§ **Collected data entries**
--------
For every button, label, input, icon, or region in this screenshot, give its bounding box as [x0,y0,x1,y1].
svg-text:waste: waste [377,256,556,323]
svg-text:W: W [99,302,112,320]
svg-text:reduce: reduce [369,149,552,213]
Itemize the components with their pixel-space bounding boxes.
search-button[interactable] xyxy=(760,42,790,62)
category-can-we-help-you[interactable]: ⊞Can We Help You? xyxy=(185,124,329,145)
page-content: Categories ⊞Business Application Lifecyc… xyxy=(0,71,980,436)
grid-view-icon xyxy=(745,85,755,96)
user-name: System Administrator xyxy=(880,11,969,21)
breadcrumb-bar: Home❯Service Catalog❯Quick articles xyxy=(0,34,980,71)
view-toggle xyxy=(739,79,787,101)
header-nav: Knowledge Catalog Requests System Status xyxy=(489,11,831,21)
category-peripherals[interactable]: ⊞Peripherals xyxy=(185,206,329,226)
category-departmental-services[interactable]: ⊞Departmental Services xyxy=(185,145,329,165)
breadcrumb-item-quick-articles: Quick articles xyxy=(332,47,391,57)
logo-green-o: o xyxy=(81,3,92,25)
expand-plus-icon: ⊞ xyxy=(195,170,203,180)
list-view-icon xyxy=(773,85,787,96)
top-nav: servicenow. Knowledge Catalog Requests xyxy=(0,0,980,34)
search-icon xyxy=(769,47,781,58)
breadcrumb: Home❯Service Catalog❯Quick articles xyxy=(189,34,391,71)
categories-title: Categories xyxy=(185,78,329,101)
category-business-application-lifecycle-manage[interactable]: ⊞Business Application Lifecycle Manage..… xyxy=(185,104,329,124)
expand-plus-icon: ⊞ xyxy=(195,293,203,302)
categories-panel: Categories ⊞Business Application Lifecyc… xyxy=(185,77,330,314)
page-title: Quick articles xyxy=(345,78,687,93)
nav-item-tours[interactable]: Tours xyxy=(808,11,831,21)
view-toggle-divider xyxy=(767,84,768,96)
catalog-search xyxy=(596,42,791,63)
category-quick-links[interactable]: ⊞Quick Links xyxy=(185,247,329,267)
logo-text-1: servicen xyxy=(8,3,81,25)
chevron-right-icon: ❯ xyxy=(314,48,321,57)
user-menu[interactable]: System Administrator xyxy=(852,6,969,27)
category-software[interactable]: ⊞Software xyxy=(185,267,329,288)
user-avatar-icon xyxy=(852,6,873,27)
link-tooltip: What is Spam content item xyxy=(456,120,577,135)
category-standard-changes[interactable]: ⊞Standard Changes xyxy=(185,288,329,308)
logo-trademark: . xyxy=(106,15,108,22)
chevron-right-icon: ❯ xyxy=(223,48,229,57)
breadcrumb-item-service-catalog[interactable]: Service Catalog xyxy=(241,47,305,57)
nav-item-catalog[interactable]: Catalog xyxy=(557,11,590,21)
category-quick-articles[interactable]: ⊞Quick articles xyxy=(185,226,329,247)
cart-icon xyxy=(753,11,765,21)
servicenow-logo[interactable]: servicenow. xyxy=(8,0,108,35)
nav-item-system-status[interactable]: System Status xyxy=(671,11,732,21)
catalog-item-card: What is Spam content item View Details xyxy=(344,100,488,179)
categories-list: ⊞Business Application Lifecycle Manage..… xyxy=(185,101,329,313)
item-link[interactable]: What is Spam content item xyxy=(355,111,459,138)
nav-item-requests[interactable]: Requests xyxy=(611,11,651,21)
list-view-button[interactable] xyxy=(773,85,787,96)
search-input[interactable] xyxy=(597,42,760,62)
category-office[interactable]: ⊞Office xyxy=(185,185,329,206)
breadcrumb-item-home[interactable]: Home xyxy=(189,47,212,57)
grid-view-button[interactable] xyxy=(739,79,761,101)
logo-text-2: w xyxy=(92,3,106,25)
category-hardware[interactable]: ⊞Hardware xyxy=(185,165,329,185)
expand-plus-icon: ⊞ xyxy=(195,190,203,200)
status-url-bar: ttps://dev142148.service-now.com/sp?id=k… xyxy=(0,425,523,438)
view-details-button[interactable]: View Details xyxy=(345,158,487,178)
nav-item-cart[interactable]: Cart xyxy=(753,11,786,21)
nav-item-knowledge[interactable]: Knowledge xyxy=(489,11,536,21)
--------
§ **Work request**
Looking at the records above, say how many lines contain the string "search". Give the number and no other words.

§ **Exercise response**
4